If, for all these reasons, I can’t be an atheist, what else should I try to be?
The state of irreligiousness is equally perilous. If I were to be irreligious, the world would instantly see me, as it would all too hastily have seen me had I ever been an atheist, as too socially inadequate, and religiously promiscuous, and theologically (or dogmatically) blasphemous, and, perhaps, both intellectually and emotionally hypocritical. This is precisely how the entire world would see me mainly because almost none of the participants in its goings-on are unequivocally capable of perceiving the difference, which is quite important, between atheism and irreligion.
I won’t be trying to get too philosophical when it comes—especially when it comes to the somewhat mind-minded—if I may say so—throbbing of my bosom. Consciously unscholarly as I will be endeavouring to be, I won’t be able to turn my back fully on everything bookish.
So the difference between atheism and irreligion is actually quite easy to guess. Basically it is the difference between faith (or lack thereof) and the theological structures of faith (or lack thereof). Another way of putting it, though perhaps mildly insulting to some and equally mildly extolling to others, would be that, while atheism is for the illiterate, irreligion is for the (highly) educated. Though it is not a religion per se (or lack thereof), the illiterate would naturally tend to perceive atheism as some sort of religion (the religion of the godless few). Similarly, though it is not a faith per se (or lack there of), the (highly) educated would equally naturally tend to perceive irreligion as some sort of faith (the faith of the godless few).
Thus, while atheism is the religion of the godless few, irreligion is the faith of the godless few. But then neither atheism nor irreligion is understood correctly by either party. The illiterate mistake atheism for some sort of religion on account of their lack of education—and the educated mistake irreligion for some sort of faith on account of their lack of naive sentimentality. While the former have no mind to think with, the latter have no heart to feel with.

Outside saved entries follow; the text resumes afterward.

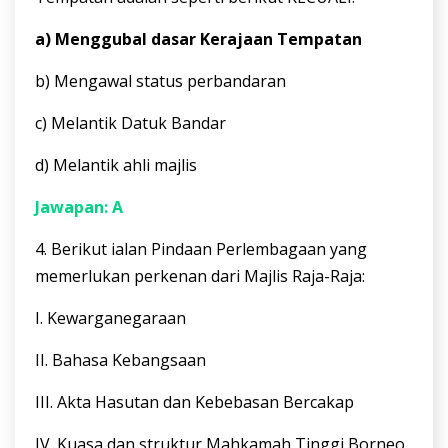
a) Menggubal dasar Kerajaan Tempatan
b) Mengawal status perbandaran
c) Melantik Datuk Bandar
d) Melantik ahli majlis
Jawapan: A
4. Berikut ialan Pindaan Perlembagaan yang
memerlukan perkenan dari Majlis Raja-Raja:
I. Kewarganegaraan
II. Bahasa Kebangsaan
III. Akta Hasutan dan Kebebasan Bercakap
IV. Kuasa dan struktur Mahkamah Tinggi Borneo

This reductionism seems, however, predictably dangerous. Can it be true that the illiterate, though mostly unschooled, cannot put their minds to good thinking use? Can it be true that the educated, though mostly perhaps insensitive to the sensible, cannot put their hearts to good feeling use? I for one can’t for anything in the world believe in such an aberrant, two-dimensionally sketched portrait of the human being. It is absolutely impossible for man to be that schematized—that squeezed out of all human profundity and depth. And, for that matter, entanglement, too. For man’s complexity does not consist in just a vast number of precisely aligned human departments that are also precisely ordered and consecutive in relation to each other: these neatly arranged human compartments of everything must also be unruly with each other, and at random with each other, and completely disorganized in relation to each other. Man’s complexity, then, must be a total mess.
Then, if I’m neither an atheist nor an irreligious person, why am I still talking about God? If I have no faith in God—if I don’t believe in God, why am I still preoccupied with the divine?
I don’t know. I don’t know yet. Perhaps I simply needed to reaffirm my position on this matter. Maybe by writing this convincingly about God, I’ve been adding an extra coating of unabated undoubting to my heart. To my mind, too.
For now, I’m simply content to have been able to state my current position on the matter of the divine, which these words I have been using in formulating it have made permanent and unassailable. I hope.